Le type D apparaît comme le plus ancien dans la zone prospectée (compte-tenu des inscriptions qui ont pu être déchiffrées). Chronologiquement, les piliers suivants sont datés de 1312 (SS 1234, DLK32-01, Pl. 8.18), 1321 (SS 1243, DLK22-02, Pl. 8.7), 1334 (SS 1256, DLK19-03 et 04, Pl. 8.6), 1342 (SS 1264, DLK19-05, Pl. 8.6) et relèvent du type D. Tous ces artefacts se trouvent dans le district de Dailekh, non-loin de Dullu ou à Dullu même. La période 1312-1342 correspond à une phase de transition du pouvoir entre Ādityamalla (r. 1316-1328) et Puṇyamalla (r. 1328-1339). Pṛthvīmalla (r. 1338-1358) naît de l’union entre l’empereur Puṇyamalla et Śakunamālā, la fille d’Ādityamalla. En 1357 (SS 1279) il érige une imposante stèle à Dullu, nommé le Kīrtikhamba, le « Pilier de Renommée » (DLK26-01, Fig. 2.4 et 2.5, Pl. 8.10, cf. aussi Ch. 10). De section rectangulaire avec un sommet semi-circulaire, il appartient au type A1 de notre tableau typologique. Il mesure 276 X 50 X 19 cm. À la même période seront installées deux autres stèles inscrites sur différents sites de Dullu (DLK35-01.01, DLK34-05.01, Pl. 8.18). Ces dernières sont datées de 1348-57 (SS 127…) et de 1355 (SS 1277).

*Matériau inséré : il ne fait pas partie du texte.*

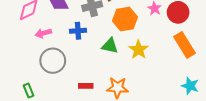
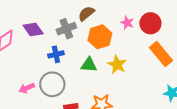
pink arrow: (43, 33) -> (27, 88), moved
gray circle: (53, 61) -> (52, 84), moved

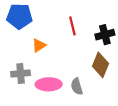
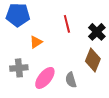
black cross: (105, 35) -> (97, 32), turned -30
pink ellipse: (49, 84) -> (45, 78), turned -50

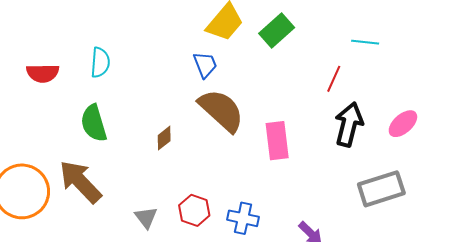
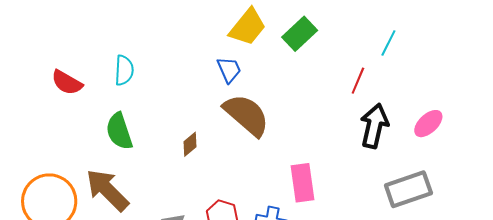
cyan line: (365, 42) -> (388, 43), turned -68
red semicircle: (43, 73) -> (67, 82), turned 32
pink rectangle: (277, 141) -> (302, 183), moved

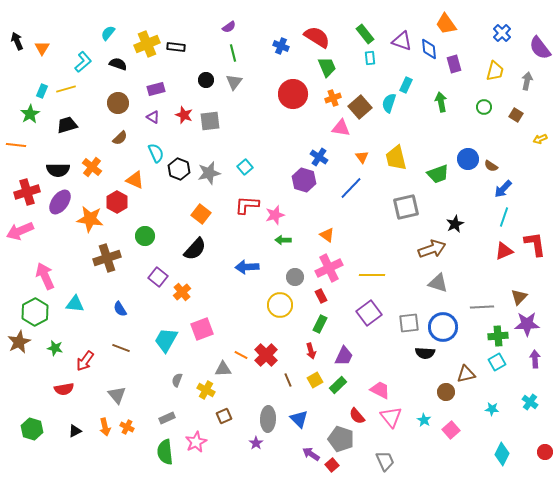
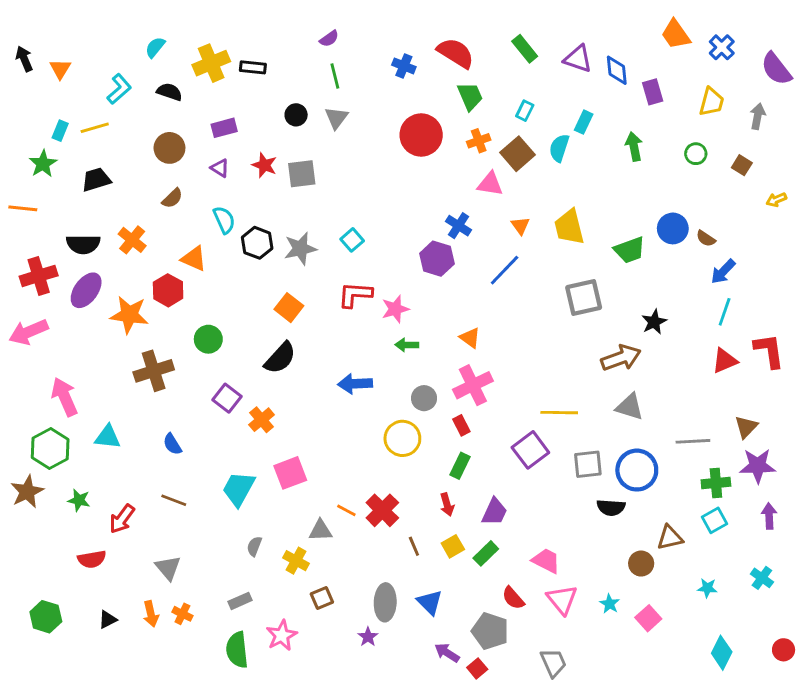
orange trapezoid: (446, 24) -> (676, 34), moved
cyan rectangle: (370, 58) -> (525, 111), moved, turned 32
yellow line: (372, 275) -> (559, 413), moved

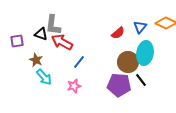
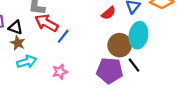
black triangle: (41, 34) -> (16, 27), moved
blue line: (79, 62) -> (63, 36), moved
cyan arrow: (44, 77) -> (27, 62), turned -66

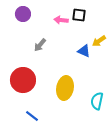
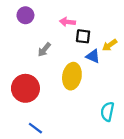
black square: (79, 15) -> (83, 36), moved
yellow ellipse: (65, 88) -> (72, 76), moved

La stèle de 1355 est également de type A1. L’autre est trop endommagée pour pouvoir identifier sa morphologie originelle. Ces trois stèles de Dullu ont pour point commun principal l’usage du mantra Oṃ maṇi padme hūṃ inscrit en rañjana dans la partie supérieure de l’objet. Le reste du texte est en devanāgarī. Un stūpa identique à celui du Kīrtikhamba est représenté sur une stèle utilisée en remploi au-dessus de la porte du temple de Kanakāsundarī à Sahubada/Sinja (SIJ02). Au-dessous du stūpa on retrouve le même mantra bouddhique, également écriture rañ- jana, ce qui concorde à dater la stèle de la même période. Les similitudes entre ce pilier et celui de Kīrtikhamba et sa localisation sur le site d’une capitale royale pourrait suggérer qu’il s’agit d’une seconde praśasti de Pṛthvīmalla.

Le prochain pilier présentant une date lisible se trouve à Dullu, au lieu-dit Sahubada. Il s’agit d’une stèle en anse de panier de type B3 et datée de 1401 (SS 1323, DLK22-05, Fig. 8.13, Pl. 8.8). L’inscription en devanāgarī y est faite d’une main tremblante et le décor est exécuté de manière très sommaire et imprécise. Un stūpa est représenté au-dessus de l’inscription. Un intervalle de près d’un siècle sépare ce pilier du prochain, daté de 1482 et retrouvé avec deux autres piliers identiques dans le district de Mugu (site de Laha, MUG15-03, Fig. 8.3). Il appar- tient au type B4. Viennent ensuite plusieurs piliers datés du début du XVIe siècle : 1500 (SS

1422, SIJ07, type C1, Fig. 8.14, Pl. 8.29), 1501 (MUG05-02.02, type non déterminé, Pl. 8.40), 1508-17 (SS143…, MUG05-02.10, type A2, Pl. 8.42), 1509 (SS 1431, MUG03-03, type B1, Pl. 8.9). Notons enfin un pilier de type D5 très semblable à ceux des années 1312-1342 mais dont l’inscription en devanāgarī, de mauvaise exécution, indique SS 1614 ou 1694, ce qui le date de 1688 ou 1772 en Ère Chrétienne (DLK25-03, Pl. 8.10). Soit l’inscription est plus tardive soit le sculpteur a commis une erreur lors de la taille. Le pilier est probablement datable de la première moitié du XVIe siècle.